繰上げ・繰下げの基本ルール…表面上の「損益分岐点」
年金は何歳から受け取るのが一番お得なのか? 老後資金のコンサルティング現場で、最も多く寄せられる相談のひとつです。2022年の制度改正により、受給開始時期を75歳まで遅らせることが可能となり、最大84%増額という数字が一人歩きしています。
まず大前提として、日本の公的年金は65歳を基準に、1ヵ月単位で受給時期を前後させることができます。
●繰上げ受給(60歳〜64歳)
1ヵ月早めるごとに0.4%減額。60歳から受給すると最大24%減となり、この減額率は生涯固定されます。
●繰下げ受給(66歳〜75歳)
1ヵ月遅らせるごとに0.7%増額。

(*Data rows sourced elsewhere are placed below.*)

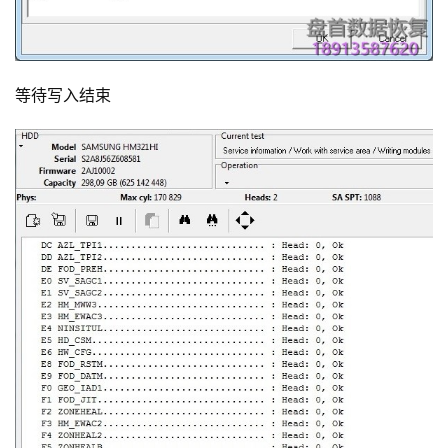
等待写入结束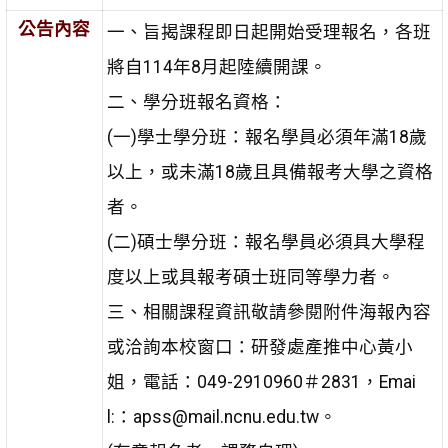
公告內容
一、旨揭課程即日起開始受理報名，各班
將自114年8月起陸續開課。
二、學分班報名資格：
(一)學士學分班：報名學員必須年滿18歲
以上，或未滿18歲且具備報考大學之資格
者。
(二)碩士學分班：報名學員必須具大學程
度以上或具報考碩士班同等學力者。
三、相關課程資訊敬請參閱附件海報內容
或洽詢本校窗口：研發處產推中心黃小
姐，電話：049-2910960＃2831，Emai
l:：apss@mail.ncnu.edu.tw。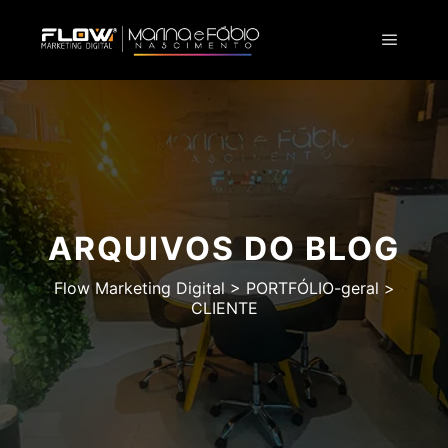
ARQUIVOS DO BLOG
Flow Marketing Digital
>
PORTFÓLIO-geral
>
CLIENTE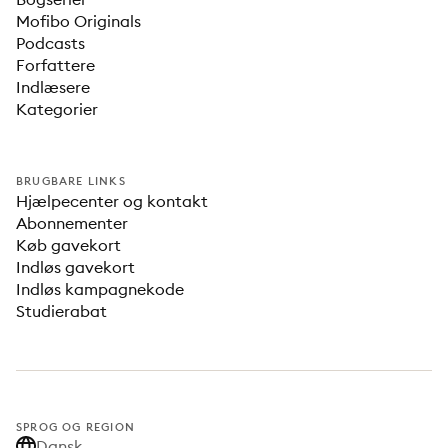
Mofibo Originals
Podcasts
Forfattere
Indlæsere
Kategorier
BRUGBARE LINKS
Hjælpecenter og kontakt
Abonnementer
Køb gavekort
Indløs gavekort
Indløs kampagnekode
Studierabat
SPROG OG REGION
Dansk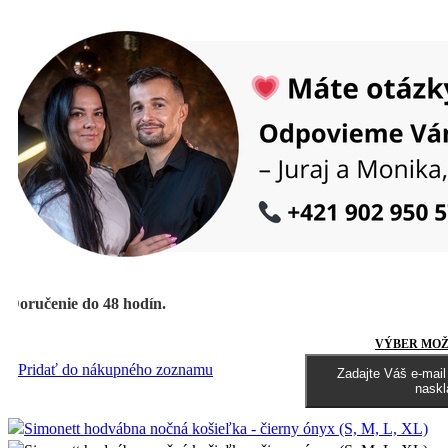
Doručenie do 48 hodín.
VÝBER MOŽ
Pridať do nákupného zoznamu
Zadajte Váš e-mai
naskl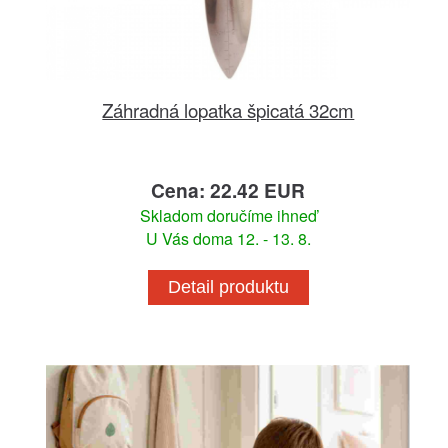
Záhradná lopatka špicatá 32cm
Cena: 22.42 EUR
Skladom doručíme ihneď
U Vás doma 12. - 13. 8.
Detail produktu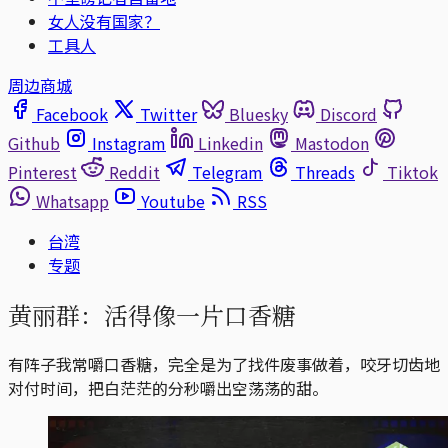
女人没有国家？
工具人
周边商城
Facebook
Twitter
Bluesky
Discord
Github
Instagram
Linkedin
Mastodon
Pinterest
Reddit
Telegram
Threads
Tiktok
Whatsapp
Youtube
RSS
台湾
专题
黄丽群：活得像一片口香糖
有阵子我常嚼口香糖，完全是为了找件废事做着，咬牙切齿地
对付时间，把白茫茫的分秒嚼出空荡荡的甜。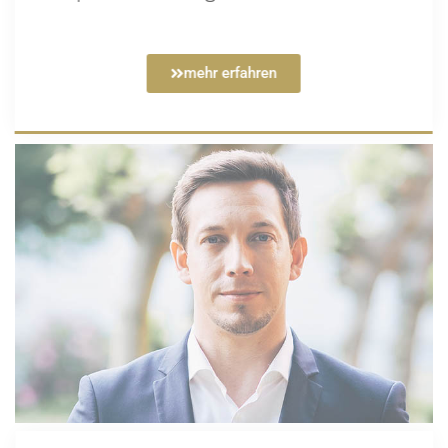
mehr erfahren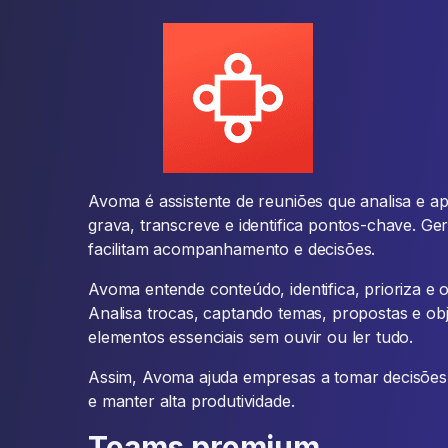
Avoma é assistente de reuniões que analisa e a
grava, transcreve e identifica pontos-chave. G
facilitam acompanhamento e decisões.
Avoma entende conteúdo, identifica, prioriza e
Analisa trocas, captando temas, propostas e obj
elementos essenciais sem ouvir ou ler tudo.
Assim, Avoma ajuda empresas a tomar decisões
e manter alta produtividade.
Teams premium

70歳で42%増、75歳で84%増という驚異的な増額率となります。
単純な総受取額の比較では、70歳受給なら82歳、75歳受給なら86歳が、65歳受給を追い越す「損益分岐点」です。日本の平均寿命(男性81歳、女性87歳)を考えれば、繰下げは一見「勝算の高い賭け」に見えるでしょう。
「手取りの罠」とは?額面通りには増えない現実
しかし、実務の視点で見れば、この「損益分岐点」は数年後ろにずれます。なぜなら、日本の社会保障制度には「額面が増えるほど、負担額も増える」という構造があるからです。
税金・社会保険料の「累進」という壁
年金は雑所得であり、所得税や住民税の対象となります。さらに、国民健康保険料(または後期高齢者医療保険料)や介護保険料は年金所得に連動して決定されます。 たとえば、額面を42%増やしたとしても、増えた分だけ税率の階段を上り、保険料負担が重くなります。結果として、手取りベースでの増加率は30%程度に押し下げられるケースも珍しくありません。
家族手当「加給年金」の消失リスク
もう一つの盲点が、配偶者がいる場合に支給される「加給年金」や「振替加算」です。自身の年金を繰り下げている間、本来もらえるはずだった加給年金(年額約40万円など)が全額カットされる場合があります。この「もらい損ね」を考慮すると、繰下げのメリットを享受するには、さらに長生きが必要になるのです。